— What needs to be done —
All of the lines below need to be copied exactly, apart from the pictures.

Page-level text extractions
········

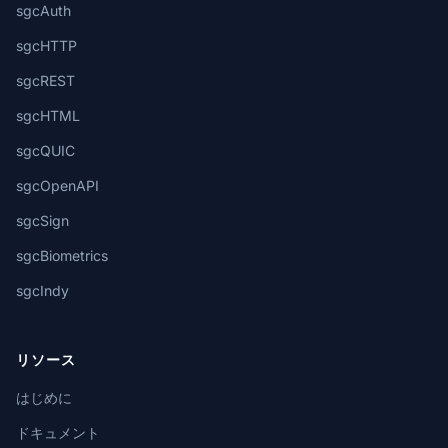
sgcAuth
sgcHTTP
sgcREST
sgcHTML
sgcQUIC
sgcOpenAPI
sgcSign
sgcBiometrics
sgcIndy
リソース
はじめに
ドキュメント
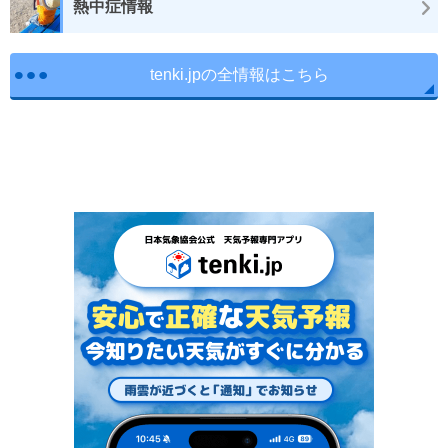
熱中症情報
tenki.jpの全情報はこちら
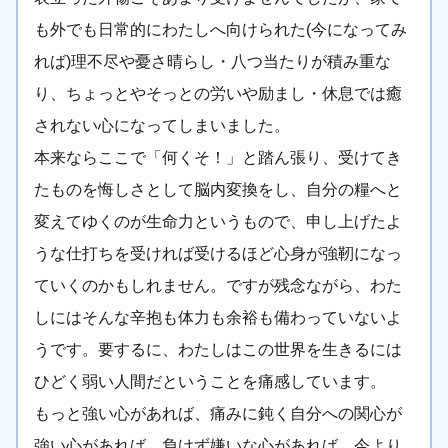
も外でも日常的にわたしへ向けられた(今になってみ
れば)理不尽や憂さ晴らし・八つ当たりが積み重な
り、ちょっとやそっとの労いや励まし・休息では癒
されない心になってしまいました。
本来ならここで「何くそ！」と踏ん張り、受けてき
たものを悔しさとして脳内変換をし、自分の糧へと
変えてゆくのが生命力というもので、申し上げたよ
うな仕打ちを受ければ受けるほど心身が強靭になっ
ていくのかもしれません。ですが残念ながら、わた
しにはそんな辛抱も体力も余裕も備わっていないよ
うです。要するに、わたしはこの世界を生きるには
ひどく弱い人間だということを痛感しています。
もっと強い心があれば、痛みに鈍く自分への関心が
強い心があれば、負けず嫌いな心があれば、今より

········

— Solution to this exercise —
sgcAuth
sgcHTTP
sgcREST
sgcHTML
sgcQUIC
sgcOpenAPI
sgcSign
sgcBiometrics
sgcIndy
リソース
はじめに
ドキュメント
熱中症情報
tenki.jpの全情報はこちら
も外でも日常的にわたしへ向けられた(今になってみ
れば)理不尽や憂さ晴らし・八つ当たりが積み重な
り、ちょっとやそっとの労いや励まし・休息では癒
されない心になってしまいました。
本来ならここで「何くそ！」と踏ん張り、受けてき
たものを悔しさとして脳内変換をし、自分の糧へと
変えてゆくのが生命力というもので、申し上げたよ
うな仕打ちを受ければ受けるほど心身が強靭になっ
ていくのかもしれません。ですが残念ながら、わた
しにはそんな辛抱も体力も余裕も備わっていないよ
うです。要するに、わたしはこの世界を生きるには
ひどく弱い人間だということを痛感しています。
もっと強い心があれば、痛みに鈍く自分への関心が
強い心があれば、負けず嫌いな心があれば、今より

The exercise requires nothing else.